Prompt
Among the lines below, copy exactly those from the one with "Canais (60, 1620)" through the one with "Caras da Rádio (87, 1577)", counting both ends.

Given data
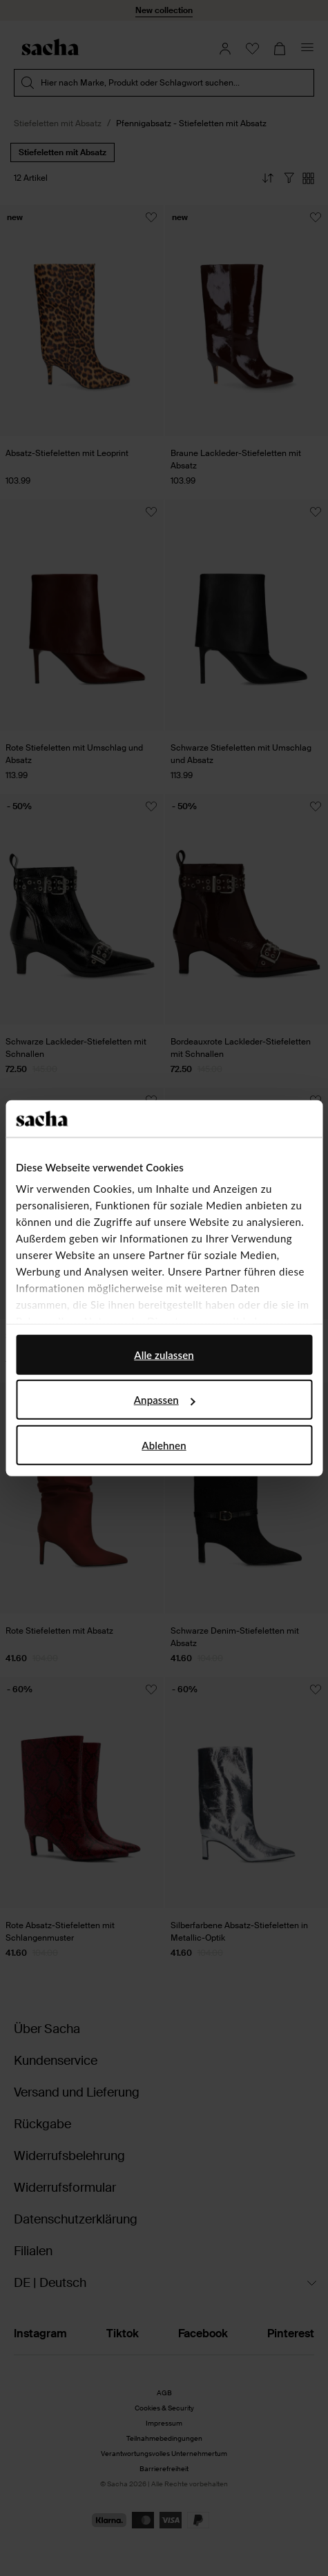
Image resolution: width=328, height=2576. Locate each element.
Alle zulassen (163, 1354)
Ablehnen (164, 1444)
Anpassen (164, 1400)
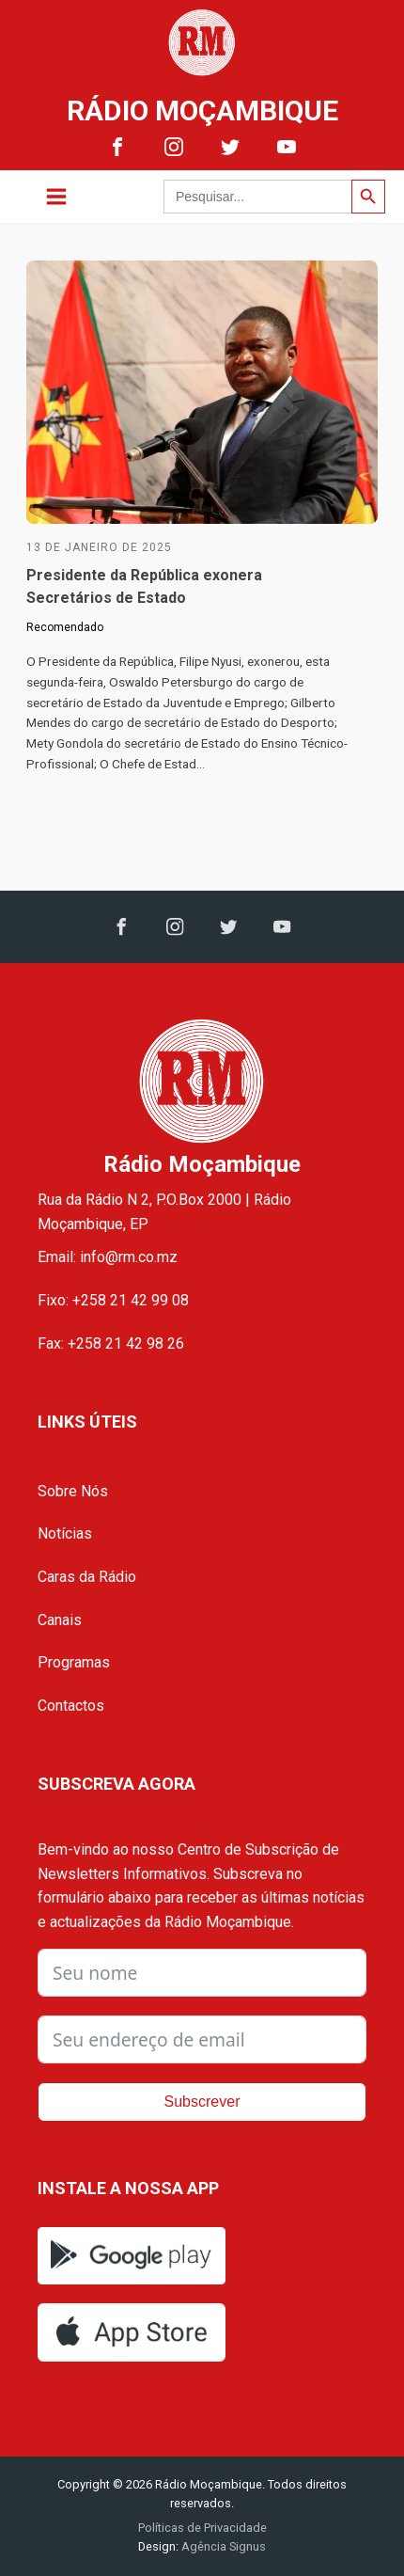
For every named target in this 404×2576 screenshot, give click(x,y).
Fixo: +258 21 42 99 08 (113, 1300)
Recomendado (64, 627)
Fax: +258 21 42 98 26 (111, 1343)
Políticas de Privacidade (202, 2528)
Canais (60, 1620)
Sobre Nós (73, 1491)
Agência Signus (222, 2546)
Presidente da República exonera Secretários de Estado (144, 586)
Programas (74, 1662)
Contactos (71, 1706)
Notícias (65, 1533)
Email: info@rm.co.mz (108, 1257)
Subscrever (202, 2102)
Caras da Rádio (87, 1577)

...

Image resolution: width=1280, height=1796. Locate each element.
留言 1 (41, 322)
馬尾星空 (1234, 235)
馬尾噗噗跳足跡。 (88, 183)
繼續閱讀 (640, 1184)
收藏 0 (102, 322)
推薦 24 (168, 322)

Answer below
Canais (60, 1620)
Sobre Nós (73, 1491)
Agência Signus (222, 2546)
Presidente da República exonera Secretários de Estado (144, 586)
Programas (74, 1662)
Contactos (71, 1706)
Notícias (65, 1533)
Email: info@rm.co.mz (108, 1257)
Subscrever (202, 2102)
Caras da Rádio (87, 1577)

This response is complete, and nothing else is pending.